Je suis au curling. Le matin au petit-déjeûner, mes collègues parlent de ce qu'ils vont faire dans la journée, Jean-François couvre les gros trucs sportifs, Caroline les gros trucs pas sportifs, François est au hockey, Simon à Whistler et Réjean... Effrayant Réjean. Il est partout. Il couvre tout. Les ministres l'appellent à 6h30 du matin, l'autre matin je suis témoin, Lisa Machin, l'ancienne ministre fédérale.

Qu'est-ce qu'elle voulait?

Je te le dirai pas.

Je les adore, Réjean inclus. Mais ce sont des journalistes. Alors que moi, pas tant que ça. Sont au courant de tout. Moi de rien. Jamais un ministre ne m'a appelé de ma vie. Chaque matin, notre boss à Montréal récapitule le programme de chacun pour la journée, nous l'envoie par courriel, Simon ceci, Caroline cela, Jean-François, Réjean, tous hyper bookés, moi ça dit toujours la même chose, Foglia: libre.

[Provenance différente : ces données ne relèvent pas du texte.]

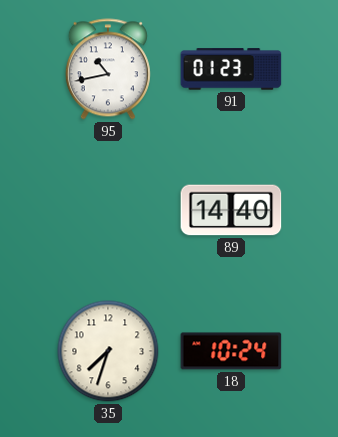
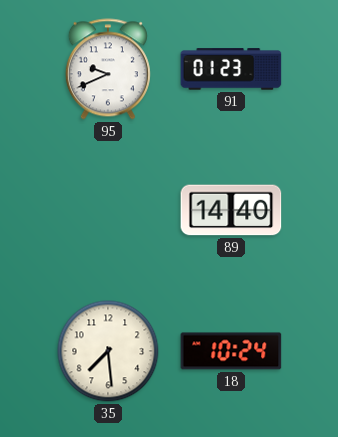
95: 10:43 -> 9:41
35: 7:33 -> 7:29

Libre? OK je vais aller au patinage artistique. J'y vais. Réjean est déjà là. Libre? OK, je peux aller au hockey féminin avec vous Caroline? Non, c'est moi, dit Réjean.

OK d'abord. Je vais aller au curling. Réjean tu vas pas au curling?

Pour vous dire comme je connais le curling, en préparation des Jeux, j'ai découpé un article dans une revue. Je commence à le lire tout à l'heure, dans le parc voisin de l'aréna, merde c'est pas sur le curling, c'est sur le curling en chaise roulante, une discipline des paralympiques. Si voulez mon avis, devraient tous jouer en chaise roulante, je veux dire, je ne pense que le curling soit un sport, alors tant qu'à ne pas faire de sport, pourquoi pas s'asseoir?

Le Vancouver Olympic Centre où cela se joue est situé au sud de Mount Pleasant, dans le centre de Vancouver. Les maisons ont des jardinets, les arbres des petites feuilles d'un vert tendre. C'était le printemps hier. Je suivais la foule.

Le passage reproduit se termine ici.